Each record needs to be transcribed word for word, though without its pictures.

Information shown —
● ● ● ●

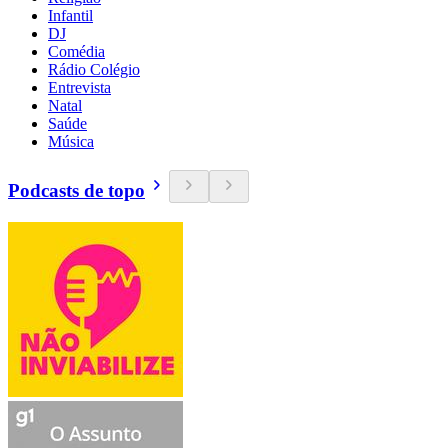
Infantil
DJ
Comédia
Rádio Colégio
Entrevista
Natal
Saúde
Música
Podcasts de topo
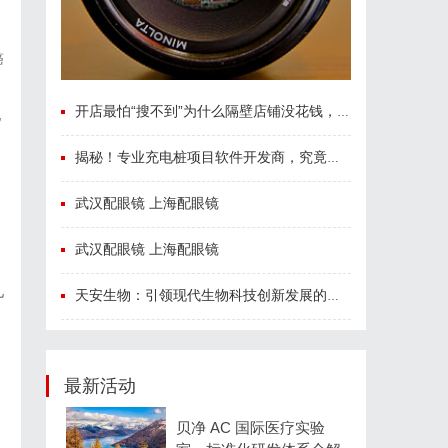
癌
开店最怕“搜不到”为什么隔壁店铺没花钱，ai却天天给他免费派单？
现
揭秘！专业充电桩项目软件开发商，究竟藏着哪些行业秘诀？
武汉配眼镜 上海配眼镜
武汉配眼镜 上海配眼镜
九
天安生物：引领现代生物科技创新发展的先锋企业
最新活动
贝净 AC 国际医疗实验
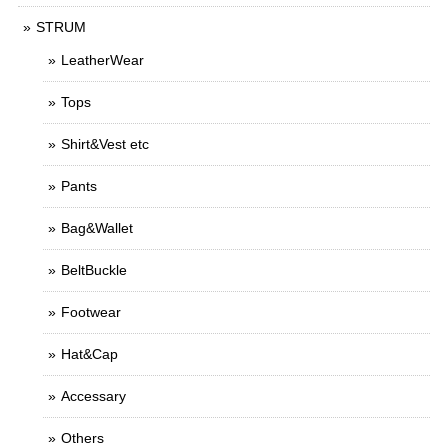
STRUM
LeatherWear
Tops
Shirt&Vest etc
Pants
Bag&Wallet
BeltBuckle
Footwear
Hat&Cap
Accessary
Others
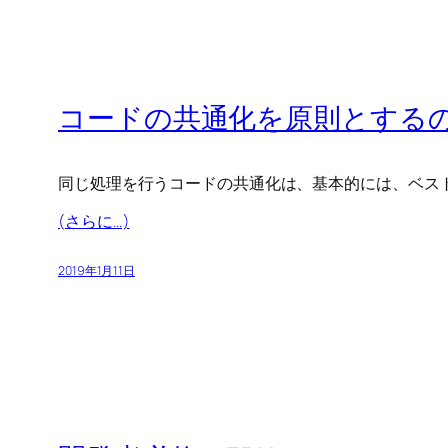
コードの共通化を原則とするの
同じ処理を行うコードの共通化は、基本的には、ベス
(さらに…)
2019年1月11日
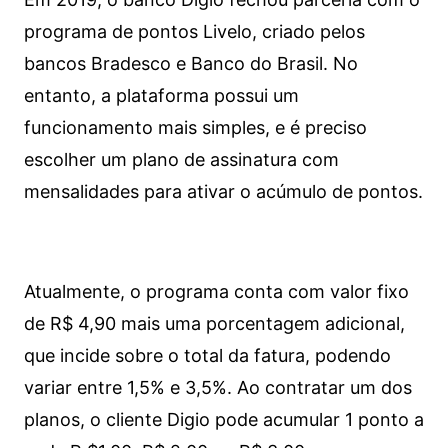
programa de pontos Livelo, criado pelos
bancos Bradesco e Banco do Brasil. No
entanto, a plataforma possui um
funcionamento mais simples, e é preciso
escolher um plano de assinatura com
mensalidades para ativar o acúmulo de pontos.
Atualmente, o programa conta com valor fixo
de R$ 4,90 mais uma porcentagem adicional,
que incide sobre o total da fatura, podendo
variar entre 1,5% e 3,5%. Ao contratar um dos
planos, o cliente Digio pode acumular 1 ponto a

● ● ● ●

Answer space —
Infantil
DJ
Comédia
Rádio Colégio
Entrevista
Natal
Saúde
Música
Podcasts de topo
癌
开店最怕“搜不到”为什么隔壁店铺没花钱，ai却天天给他免费派单？
现
揭秘！专业充电桩项目软件开发商，究竟藏着哪些行业秘诀？
武汉配眼镜 上海配眼镜
武汉配眼镜 上海配眼镜
九
天安生物：引领现代生物科技创新发展的先锋企业
最新活动
贝净 AC 国际医疗实验
STRUM
LeatherWear
Tops
Shirt&Vest etc
Pants
Bag&Wallet
BeltBuckle
Footwear
Hat&Cap
Accessary
Others
コードの共通化を原則とするの
同じ処理を行うコードの共通化は、基本的には、ベス
(さらに…)
2019年1月11日
programa de pontos Livelo, criado pelos
bancos Bradesco e Banco do Brasil. No
entanto, a plataforma possui um
funcionamento mais simples, e é preciso
escolher um plano de assinatura com
mensalidades para ativar o acúmulo de pontos.
Atualmente, o programa conta com valor fixo
de R$ 4,90 mais uma porcentagem adicional,
que incide sobre o total da fatura, podendo
variar entre 1,5% e 3,5%. Ao contratar um dos
planos, o cliente Digio pode acumular 1 ponto a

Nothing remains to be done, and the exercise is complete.